Records for the exercise:

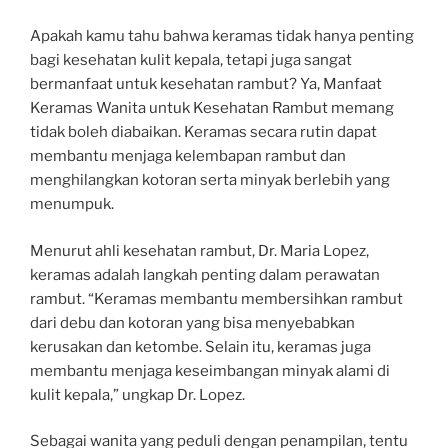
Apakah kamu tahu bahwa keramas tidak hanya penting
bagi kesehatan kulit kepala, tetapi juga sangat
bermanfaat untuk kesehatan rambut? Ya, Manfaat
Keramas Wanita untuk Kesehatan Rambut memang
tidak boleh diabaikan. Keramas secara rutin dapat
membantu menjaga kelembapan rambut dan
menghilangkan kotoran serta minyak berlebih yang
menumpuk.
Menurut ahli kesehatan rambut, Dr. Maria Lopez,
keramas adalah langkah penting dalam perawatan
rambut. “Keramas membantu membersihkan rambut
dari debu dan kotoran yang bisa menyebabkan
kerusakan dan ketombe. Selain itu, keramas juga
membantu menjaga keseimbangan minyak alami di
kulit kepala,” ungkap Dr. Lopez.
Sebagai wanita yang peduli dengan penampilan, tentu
==
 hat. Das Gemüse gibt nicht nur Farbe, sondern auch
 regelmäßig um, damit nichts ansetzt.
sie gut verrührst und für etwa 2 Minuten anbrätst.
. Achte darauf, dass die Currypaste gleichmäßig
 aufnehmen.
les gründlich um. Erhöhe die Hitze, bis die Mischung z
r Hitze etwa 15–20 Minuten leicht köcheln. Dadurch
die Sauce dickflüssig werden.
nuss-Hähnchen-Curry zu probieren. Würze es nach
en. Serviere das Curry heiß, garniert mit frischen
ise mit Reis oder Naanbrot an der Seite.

Task objective: Your task is to copy every line in the entries that holds the string "untuk".

Solution to this problem:
bermanfaat untuk kesehatan rambut? Ya, Manfaat
Keramas Wanita untuk Kesehatan Rambut memang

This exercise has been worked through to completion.